-- RECORDS FOR THE TASK follows --
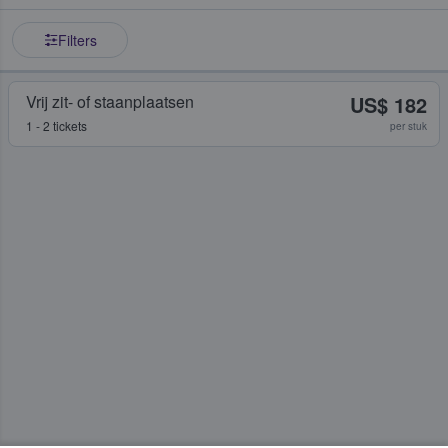
Filters
Vrij zit- of staanplaatsen
US$ 182
1 - 2 tickets
per stuk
-- RECORDS FOR THE TASK concluded --
Starting at the line that contains "Vrij zit- of staanplaatsen", copy each line exactly through the end of the listing above. Include that first line and the last one, and add nothing.

Vrij zit- of staanplaatsen
US$ 182
1 - 2 tickets
per stuk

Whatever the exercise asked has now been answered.